No line before the one containing "Badań nad Migracjami" should appear; that line and all lines after it, through the end of the data, are to be set down exactly.

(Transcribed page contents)
- - -

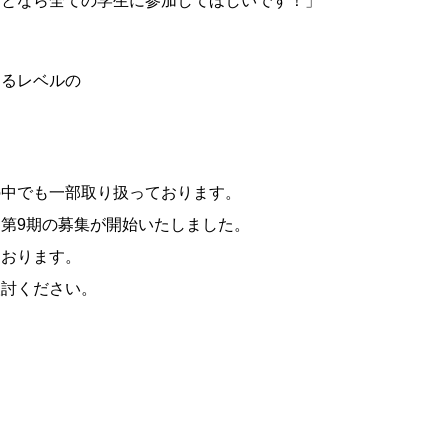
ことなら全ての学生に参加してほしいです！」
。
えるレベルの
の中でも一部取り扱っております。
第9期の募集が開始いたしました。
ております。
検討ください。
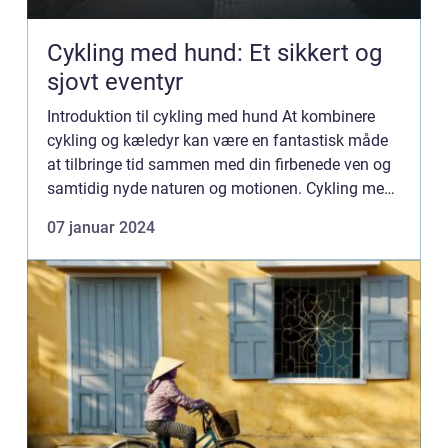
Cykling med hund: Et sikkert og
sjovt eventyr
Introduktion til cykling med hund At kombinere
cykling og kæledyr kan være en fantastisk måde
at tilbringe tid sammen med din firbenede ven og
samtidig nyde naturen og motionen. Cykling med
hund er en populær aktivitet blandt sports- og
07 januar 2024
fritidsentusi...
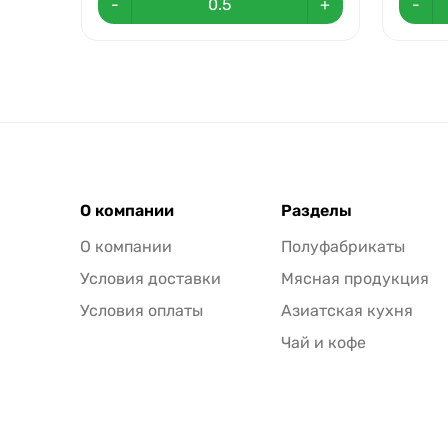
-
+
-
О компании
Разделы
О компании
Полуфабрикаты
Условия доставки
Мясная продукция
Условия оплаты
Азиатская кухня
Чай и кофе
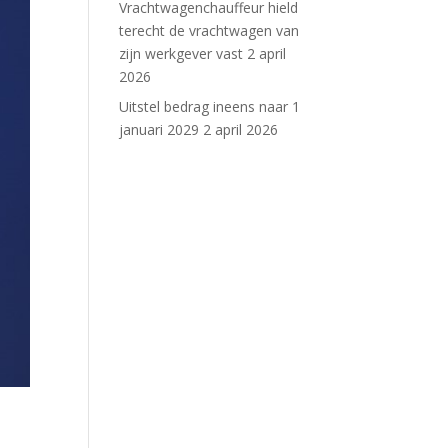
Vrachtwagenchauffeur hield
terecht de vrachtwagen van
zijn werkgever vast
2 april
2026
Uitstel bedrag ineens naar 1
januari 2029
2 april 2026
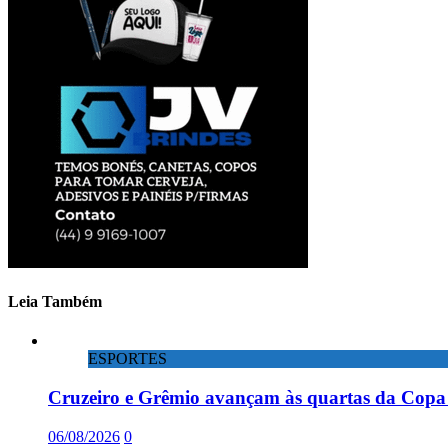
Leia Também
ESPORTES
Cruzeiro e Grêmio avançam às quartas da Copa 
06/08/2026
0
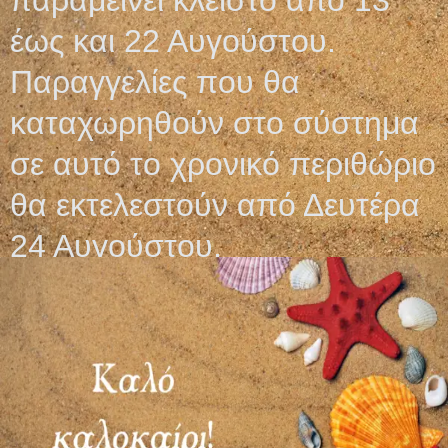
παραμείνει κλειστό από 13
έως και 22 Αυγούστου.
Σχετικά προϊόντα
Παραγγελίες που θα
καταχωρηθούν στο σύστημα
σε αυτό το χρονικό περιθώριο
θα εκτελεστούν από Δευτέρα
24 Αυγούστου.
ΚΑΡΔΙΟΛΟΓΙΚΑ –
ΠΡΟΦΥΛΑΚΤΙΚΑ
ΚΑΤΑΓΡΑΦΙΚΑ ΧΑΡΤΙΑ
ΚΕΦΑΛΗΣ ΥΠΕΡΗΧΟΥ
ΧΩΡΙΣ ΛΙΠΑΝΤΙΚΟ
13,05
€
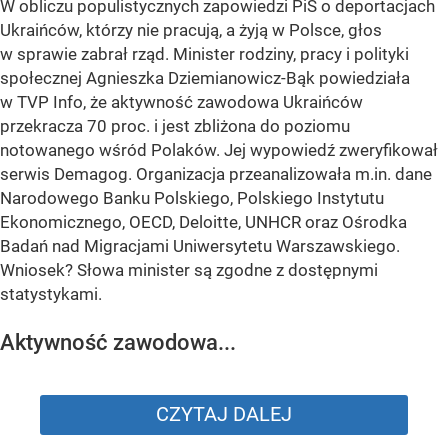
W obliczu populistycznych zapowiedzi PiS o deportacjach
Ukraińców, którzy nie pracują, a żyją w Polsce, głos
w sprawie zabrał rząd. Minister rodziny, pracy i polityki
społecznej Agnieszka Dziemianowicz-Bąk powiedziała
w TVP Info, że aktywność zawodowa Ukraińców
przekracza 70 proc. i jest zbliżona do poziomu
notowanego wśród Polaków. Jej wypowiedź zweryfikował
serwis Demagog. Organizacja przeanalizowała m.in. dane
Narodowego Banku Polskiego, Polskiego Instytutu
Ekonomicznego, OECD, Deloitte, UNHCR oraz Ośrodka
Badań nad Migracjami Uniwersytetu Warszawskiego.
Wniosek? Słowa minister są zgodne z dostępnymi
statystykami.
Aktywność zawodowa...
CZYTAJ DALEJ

- - -

| Answer section |
Badań nad Migracjami Uniwersytetu Warszawskiego.
Wniosek? Słowa minister są zgodne z dostępnymi
statystykami.
Aktywność zawodowa...
CZYTAJ DALEJ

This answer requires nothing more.